Osborne’s Budget ‘makes double-dip more likely’

George Osborne announces emergency budget

Business Digest: The Office of Budget Responsibility admits risks of higher taxes and lower spending

LAST UPDATED AT 10:31 ON Wed 14 Jul 2010

An official from the government's Office of Budget Responsibility has told Parliament's Treasury select committee that George Osborne's austerity Budget has made a double-dip recession more likely.

Cuts in spending and higher taxes "logically increased the possibility of a double dip", said Geoffrey Dicks an official from the OBR, which is supposed to be an independent government tax and spending watchdog.
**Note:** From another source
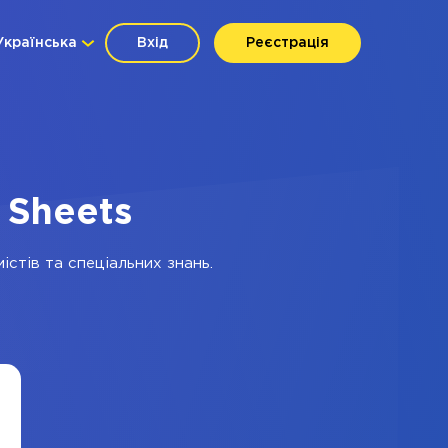
Українська
Вхід
Реєстрація
 Sheets
істів та спеціальних знань.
However, he said that the OBR's "best guess" was that the UK would not fall back into recession after a weak recovery.

Alan Clarke, chief economist at BNP Paribas, agreed growth had been weakened, but said forecasting was difficult: "It is a terribly uncertain world we live in and I'm afraid that situation has got worse."

Alan Budd, the outgoing chairman of the OBR, meanwhile, was accused of being excessively optimistic because of his department's forecasts which predict economic growth of 1.2 per cent this year and 2.3 per cent in 2011.

Budd said his predictions were in line with the consensus among economists and that there was a 40 per cent chance the actual figures would be 1 per cent higher or lower than the forecast.